The Michigan women’s basketball team finds itself in a place to do some serious damage in a different postseason tournament — the WNIT. The Wolverines might have been disappointed after finding out they would not be playing in the NCAA tournament, but they quickly shifted gears to the WNIT.
“I think a lot of us were pretty upset that night (selection Monday), so it took a little time to cool off,” junior guard Courtney Boylan said after practice Wednesday. “But the next day rolled around and our mindset was really set for the next game. We didn’t do quite enough to get into the NCAA Tournament, but we are ready for the next goal, which is to win the WNIT.”
Michigan (10-6 Big Ten, 17-12 overall) will drive down the road to Ypsilanti on Thursday to take on Eastern Michigan (10-6 MAC, 22-12 overall) in its first test since losing to last-place Illinois in the Big Ten Tournament. And Michigan coach Kevin Borseth knows the Wolverines can’t look past the Eagles.
“Eastern is hot,” Borseth said. “They are really just playing extremely well.”
Eastern Michigan went into its conference tournament a No. 5 seed, but won three games in a row to reach the finals. It eventually lost to Bowling Green by five points in the championship game, just missing an automatic bid in the NCAA Tournament.
The Eagles have an impressive starting lineup, but the production drops off after that — they have just four players averaging more than four points per game. In contrast, Michigan has eight players averaging more than four points per game.
Their starting lineup doesn’t feature a single player over 6-foot-1, making the Wolverines the larger team for one of the few times this season. The big difference in the starters, though, is in the experience. There will be three seniors starting for the Eagles, and only one senior — Veronica Hicks — for the Wolverines.
Michigan will be forced to compete with the impressive Eastern Michigan backcourt, which is headlined by two players who account for almost half of the team’s total offensive output. Junior Tavelyn James averages 17.5 points per game, and senior Cassie Schrock contributes almost 15. Schrock also leads the team in rebounds, with a little over seven per game, and assists, with almost six per game.
As a team, though, the Eagles are not impressive shooters. They shot just 39 percent from the floor, including a paltry 29 percent from 3-point range during the season. Instead, they rely on creating turnovers to secure baskets in transition, and they force an astounding 21 turnovers per game, including 12 steals per game (16th in the nation).

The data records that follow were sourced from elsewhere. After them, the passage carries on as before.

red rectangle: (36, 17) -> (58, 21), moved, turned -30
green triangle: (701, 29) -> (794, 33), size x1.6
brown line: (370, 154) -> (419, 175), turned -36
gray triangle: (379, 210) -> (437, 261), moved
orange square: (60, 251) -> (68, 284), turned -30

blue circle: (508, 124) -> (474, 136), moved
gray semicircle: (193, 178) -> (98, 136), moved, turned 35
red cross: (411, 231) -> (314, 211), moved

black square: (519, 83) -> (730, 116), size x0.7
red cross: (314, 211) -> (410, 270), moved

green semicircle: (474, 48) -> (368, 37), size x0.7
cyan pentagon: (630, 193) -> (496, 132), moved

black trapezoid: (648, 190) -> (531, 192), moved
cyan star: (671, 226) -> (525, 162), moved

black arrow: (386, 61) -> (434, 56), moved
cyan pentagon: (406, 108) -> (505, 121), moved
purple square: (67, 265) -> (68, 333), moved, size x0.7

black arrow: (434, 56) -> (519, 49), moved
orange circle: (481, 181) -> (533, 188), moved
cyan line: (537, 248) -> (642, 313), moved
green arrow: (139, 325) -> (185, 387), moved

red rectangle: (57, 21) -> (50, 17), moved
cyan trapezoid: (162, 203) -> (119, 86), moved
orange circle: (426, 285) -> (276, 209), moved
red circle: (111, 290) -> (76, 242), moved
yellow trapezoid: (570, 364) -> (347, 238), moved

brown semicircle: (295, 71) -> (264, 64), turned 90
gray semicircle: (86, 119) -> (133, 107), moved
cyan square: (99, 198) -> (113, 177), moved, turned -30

That would be an issue for the Wolverines if they had trouble holding onto the ball, but fortunately for them, that is usually the least of their worries. Michigan only turns the ball 13 times per game — good for second in the country.
Michigan will have to stick to what it excels at in order to advance one step closer to its goal. If it can take care of the ball and limit the damage from the Eagles backcourt, the Wolverines should be in good shape.
“There isn’t a lot of preparation, but we know who we are and we need to do what got us to this point,” Boylan said. “It is important to do what we know how to do.”